This module implements the apriori algorithm of data mining.

ATTRIBUTES

totalTransactions

The total number of transactions.

metrics

The type of metrics

  • minSupport - the minimum support, default value is 0.01(1%);

  • minConfidence - the minimum confidence, default value is 0.10(10%);

  • minLift - the minimum lift(optional);

  • minLeverage - the minimum leverage(optional);

  • minConviction - the minimum conviction(optional);

  • minCoverage - the minimum coverage(optional);

  • minCorrelation - the minimum correlation(optional);

  • minCosine - the minimum cosine(optional);

  • minLaplace - the minimum laplace(optional);

  • minJaccard - the minimum jaccard(optional).

limitRules

The limit of rules(optional)

output

The output type:(optional)

  • 1 - Text file delimited by tab;

  • 2 - Excel file with chart.

messages

A value boolean to display the messages(optional)

itemsKeyDescription

Hash table to add items by key and description.

itemsKeyTransactions

Hash table, to add the key items per transaction.

frequentItemset

Frequent itemset.

associationRules

A data structure to store the name of the rule, key items, implication, support, confidence, lift, leverage, conviction, coverage, correlation, cosine, laplace and jaccard.

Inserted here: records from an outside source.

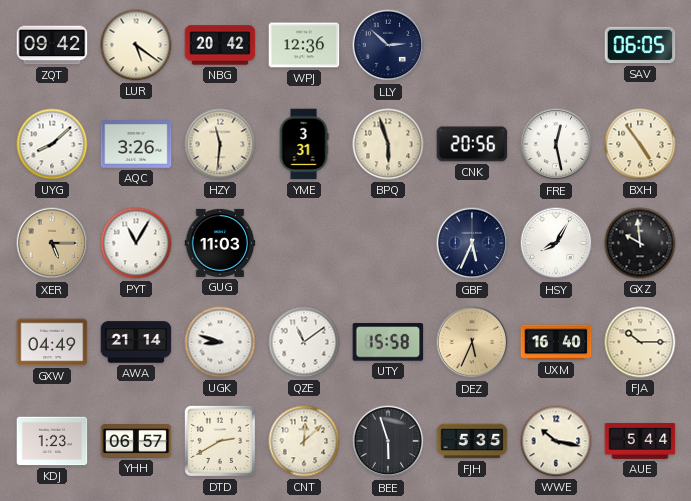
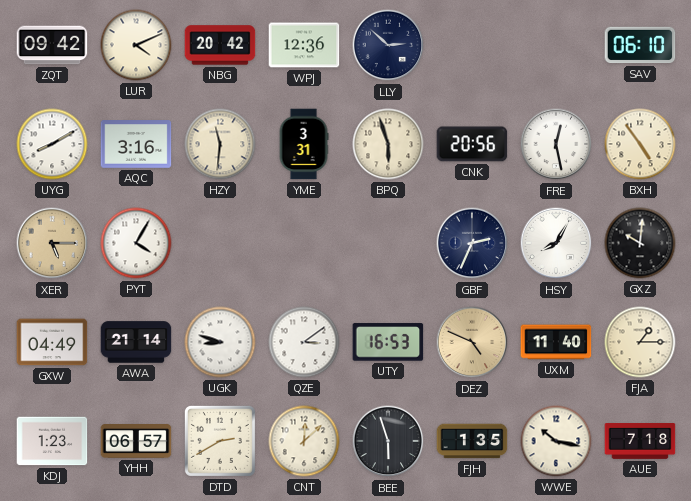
LUR: 5:21 -> 4:11
SAV: 06:05 -> 06:10
UYG: 8:08 -> 8:10
AQC: 3:26 -> 3:16
PYT: 11:05 -> 4:05
GUG: 11:03 -> none
GBF: 5:34 -> 2:34
GXZ: 9:59 -> 10:01
QZE: 11:09 -> 3:09
UTY: 15:58 -> 16:53
DEZ: 5:34 -> 4:49
UXM: 16:40 -> 11:40
FJA: 10:15 -> 1:15
FJH: 5:35 -> 1:35
AUE: 5:44 -> 7:18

$self->{associationRules} = {
                            '1' => {
                                   'implication' => '{ 102 } => { 101 }',
                                   'support' => '0.7000',
                                   'correlation' => '0,5092',
                                   'jaccard' => '0,7778',
                                   'confidence' => '0.7778',
                                   'conviction' => '1,3500',
                                   'leverage' => '0,0700',
                                   'laplace' => '0,5862',
                                   'cosine' => '0,8819',
                                   'coverage' => '0,9000',
                                   'lift' => '1,1111',
                                   'items' => [
                                              '102',
                                              '101'
                                              ]
                                    }
                            },
                            # to be continued...

METHODS

new

Creates a new instance of Data::Mining::Apriori.

insert_key_items_transaction(\@items)

Insert key items per transaction. Accepts the following arguments:

  • An array reference to key items.

input_data_file("datafile.txt",",")

Insert items per line(transaction). Accepts the following arguments:

  • Data file;

  • Item separator.

# file contents (example)

103,101
103,102
103,101,102
103,101,102
101,102
103,101,102
103,101,102
103,102
103,101,102
103,101,102

quantity_possible_rules

Returns the quantity of possible rules.

generate_rules

Generate association rules until no set of items meets the minimum support, confidence, lift, leverage, conviction, coverage, correlation, cosine, laplace, jaccard or limit of rules.

association_rules

Generate association rules by size of large itemsets.

AUTHOR

Alex Graciano, <agraciano@cpan.org>

COPYRIGHT AND LICENSE

Copyright (C) 2015-2016 by Alex Graciano

This library is free software; you can redistribute it and/or modify it under the same terms as Perl itself, either Perl version 5.12.4 or, at your option, any later version of Perl 5 you may have available.